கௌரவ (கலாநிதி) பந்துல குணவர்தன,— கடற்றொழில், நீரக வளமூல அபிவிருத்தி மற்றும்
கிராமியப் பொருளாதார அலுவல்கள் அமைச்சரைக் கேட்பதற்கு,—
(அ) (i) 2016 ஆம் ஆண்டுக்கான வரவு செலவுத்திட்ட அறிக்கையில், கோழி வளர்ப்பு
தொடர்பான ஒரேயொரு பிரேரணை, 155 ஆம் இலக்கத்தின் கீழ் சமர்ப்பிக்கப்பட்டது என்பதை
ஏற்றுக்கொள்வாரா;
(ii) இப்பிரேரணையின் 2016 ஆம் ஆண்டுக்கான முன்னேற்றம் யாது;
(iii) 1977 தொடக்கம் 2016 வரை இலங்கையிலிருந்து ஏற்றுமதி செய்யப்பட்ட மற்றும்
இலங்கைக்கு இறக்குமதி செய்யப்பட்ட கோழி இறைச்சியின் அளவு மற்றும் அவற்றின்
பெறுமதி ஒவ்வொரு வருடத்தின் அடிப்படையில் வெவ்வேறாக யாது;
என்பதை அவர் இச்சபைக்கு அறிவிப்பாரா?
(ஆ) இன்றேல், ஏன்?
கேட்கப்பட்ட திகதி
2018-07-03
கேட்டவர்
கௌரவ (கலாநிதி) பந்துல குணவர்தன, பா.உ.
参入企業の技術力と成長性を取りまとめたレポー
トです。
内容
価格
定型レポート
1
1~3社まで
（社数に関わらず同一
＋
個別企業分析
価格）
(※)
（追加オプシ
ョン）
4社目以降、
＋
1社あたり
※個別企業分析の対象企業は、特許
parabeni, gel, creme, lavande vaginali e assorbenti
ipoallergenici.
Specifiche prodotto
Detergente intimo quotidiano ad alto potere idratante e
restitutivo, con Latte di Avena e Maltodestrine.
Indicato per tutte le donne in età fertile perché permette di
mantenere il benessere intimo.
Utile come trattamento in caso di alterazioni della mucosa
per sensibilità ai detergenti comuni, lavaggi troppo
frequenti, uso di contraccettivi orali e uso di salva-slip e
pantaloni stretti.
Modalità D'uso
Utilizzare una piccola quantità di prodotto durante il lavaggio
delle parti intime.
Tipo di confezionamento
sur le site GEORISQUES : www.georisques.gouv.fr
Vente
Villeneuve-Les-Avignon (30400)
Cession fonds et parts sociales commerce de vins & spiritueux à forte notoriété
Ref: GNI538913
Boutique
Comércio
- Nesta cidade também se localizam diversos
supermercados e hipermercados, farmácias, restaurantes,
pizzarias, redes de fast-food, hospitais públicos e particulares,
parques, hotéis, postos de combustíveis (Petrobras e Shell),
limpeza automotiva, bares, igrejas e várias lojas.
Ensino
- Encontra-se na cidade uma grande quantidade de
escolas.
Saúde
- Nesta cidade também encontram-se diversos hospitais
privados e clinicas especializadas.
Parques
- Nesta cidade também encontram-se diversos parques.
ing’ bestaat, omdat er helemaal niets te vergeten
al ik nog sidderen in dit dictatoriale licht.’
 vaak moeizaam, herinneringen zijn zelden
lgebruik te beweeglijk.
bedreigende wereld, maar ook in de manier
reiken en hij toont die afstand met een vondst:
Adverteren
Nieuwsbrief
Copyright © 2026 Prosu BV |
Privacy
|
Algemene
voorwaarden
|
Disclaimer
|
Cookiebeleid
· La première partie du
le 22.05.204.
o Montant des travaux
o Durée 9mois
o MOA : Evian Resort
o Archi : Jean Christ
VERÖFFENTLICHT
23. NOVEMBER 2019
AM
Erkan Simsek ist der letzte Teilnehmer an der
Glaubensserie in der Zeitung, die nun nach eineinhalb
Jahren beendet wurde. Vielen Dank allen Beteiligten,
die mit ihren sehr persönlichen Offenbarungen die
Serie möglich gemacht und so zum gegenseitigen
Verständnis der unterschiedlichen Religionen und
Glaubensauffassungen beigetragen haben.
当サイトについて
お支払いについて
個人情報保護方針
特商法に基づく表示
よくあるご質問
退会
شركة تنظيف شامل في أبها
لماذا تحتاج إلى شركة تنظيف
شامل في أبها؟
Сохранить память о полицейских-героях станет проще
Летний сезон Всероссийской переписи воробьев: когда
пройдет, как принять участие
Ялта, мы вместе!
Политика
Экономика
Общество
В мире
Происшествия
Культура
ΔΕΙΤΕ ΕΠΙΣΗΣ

______

### ABOUT THIS EXERCISE
The lines above from the one containing "தொடர்பான ஒரேயொரு பிரேரணை, 155" through the one containing "இலங்கைக்கு இறக்குமதி செய்யப்பட்ட" are to be set down exactly, and no others.

### RESULT FOR THIS EXERCISE
தொடர்பான ஒரேயொரு பிரேரணை, 155 ஆம் இலக்கத்தின் கீழ் சமர்ப்பிக்கப்பட்டது என்பதை
ஏற்றுக்கொள்வாரா;
(ii) இப்பிரேரணையின் 2016 ஆம் ஆண்டுக்கான முன்னேற்றம் யாது;
(iii) 1977 தொடக்கம் 2016 வரை இலங்கையிலிருந்து ஏற்றுமதி செய்யப்பட்ட மற்றும்
இலங்கைக்கு இறக்குமதி செய்யப்பட்ட கோழி இறைச்சியின் அளவு மற்றும் அவற்றின்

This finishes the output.